▶ _How to complete this task_:
Search the listing for the word "Einrichtung" and return each line that contains it.

▶ _Given records_:
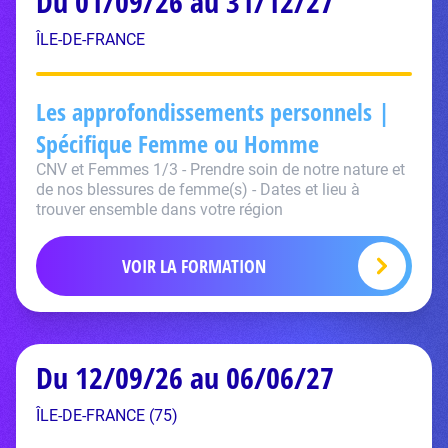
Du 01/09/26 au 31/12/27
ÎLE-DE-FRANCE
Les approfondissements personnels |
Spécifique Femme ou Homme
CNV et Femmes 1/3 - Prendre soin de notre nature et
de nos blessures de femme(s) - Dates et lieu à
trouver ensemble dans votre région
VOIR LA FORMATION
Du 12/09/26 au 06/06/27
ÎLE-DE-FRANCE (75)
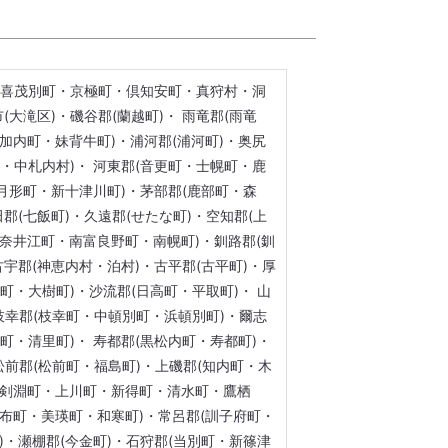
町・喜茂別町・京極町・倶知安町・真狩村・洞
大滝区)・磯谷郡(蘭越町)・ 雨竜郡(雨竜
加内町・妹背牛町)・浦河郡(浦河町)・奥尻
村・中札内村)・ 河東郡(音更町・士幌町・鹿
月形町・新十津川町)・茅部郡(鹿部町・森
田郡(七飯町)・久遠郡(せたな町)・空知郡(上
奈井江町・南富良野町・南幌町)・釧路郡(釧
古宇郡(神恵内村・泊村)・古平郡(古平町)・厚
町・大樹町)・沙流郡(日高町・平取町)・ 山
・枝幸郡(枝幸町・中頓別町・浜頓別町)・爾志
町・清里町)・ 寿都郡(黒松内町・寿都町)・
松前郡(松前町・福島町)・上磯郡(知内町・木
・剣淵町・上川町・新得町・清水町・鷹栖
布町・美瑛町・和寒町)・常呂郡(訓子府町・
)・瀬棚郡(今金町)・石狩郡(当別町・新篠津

---

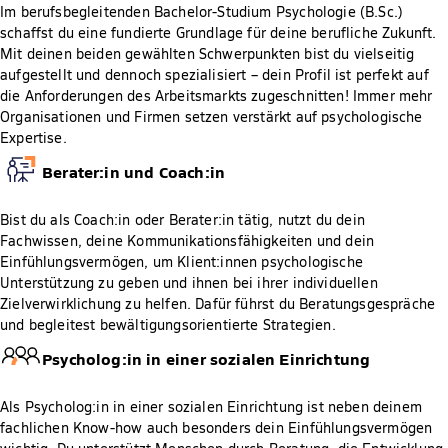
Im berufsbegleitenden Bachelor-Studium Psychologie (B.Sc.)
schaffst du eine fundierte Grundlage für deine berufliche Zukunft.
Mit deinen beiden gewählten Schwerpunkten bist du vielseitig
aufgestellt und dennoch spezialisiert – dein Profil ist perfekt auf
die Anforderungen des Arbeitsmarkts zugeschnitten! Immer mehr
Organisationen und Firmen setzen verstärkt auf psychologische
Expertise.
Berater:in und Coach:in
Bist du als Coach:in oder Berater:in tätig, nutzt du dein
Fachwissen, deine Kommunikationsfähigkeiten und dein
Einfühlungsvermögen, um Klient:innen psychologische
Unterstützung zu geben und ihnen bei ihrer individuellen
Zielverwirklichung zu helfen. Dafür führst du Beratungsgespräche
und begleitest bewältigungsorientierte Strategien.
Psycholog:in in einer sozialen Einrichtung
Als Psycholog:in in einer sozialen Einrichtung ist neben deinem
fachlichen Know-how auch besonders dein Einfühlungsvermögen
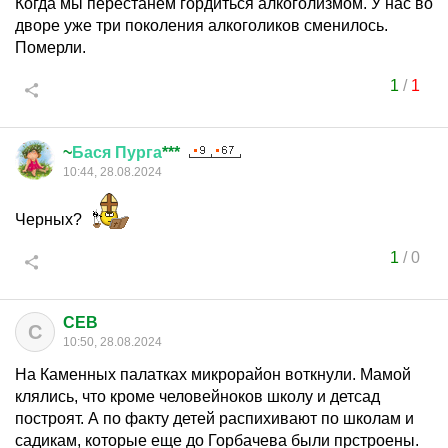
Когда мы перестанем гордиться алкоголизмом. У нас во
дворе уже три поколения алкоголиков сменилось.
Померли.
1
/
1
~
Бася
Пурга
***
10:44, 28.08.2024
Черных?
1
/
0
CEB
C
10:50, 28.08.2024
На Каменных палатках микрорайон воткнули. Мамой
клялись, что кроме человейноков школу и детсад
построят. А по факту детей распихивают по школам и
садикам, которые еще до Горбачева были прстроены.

▶ _Written response_:
Psycholog:in in einer sozialen Einrichtung
Als Psycholog:in in einer sozialen Einrichtung ist neben deinem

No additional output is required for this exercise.